> Exercise description: In the records below, count each line where the word "タイムズカー" appears, and reply with that number only.

□ □ □ □ □

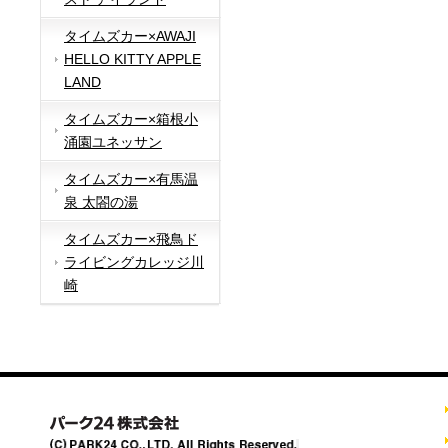
タイムズカー×AWAJI
HELLO KITTY APPLE
LAND
タイムズカー×箱根小
涌園ユネッサン
タイムズカー×有馬温
泉 太閤の湯
タイムズカー×飛鳥ド
ライビングカレッジ川
崎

□ □ □ □ □

> Reply to the task: 4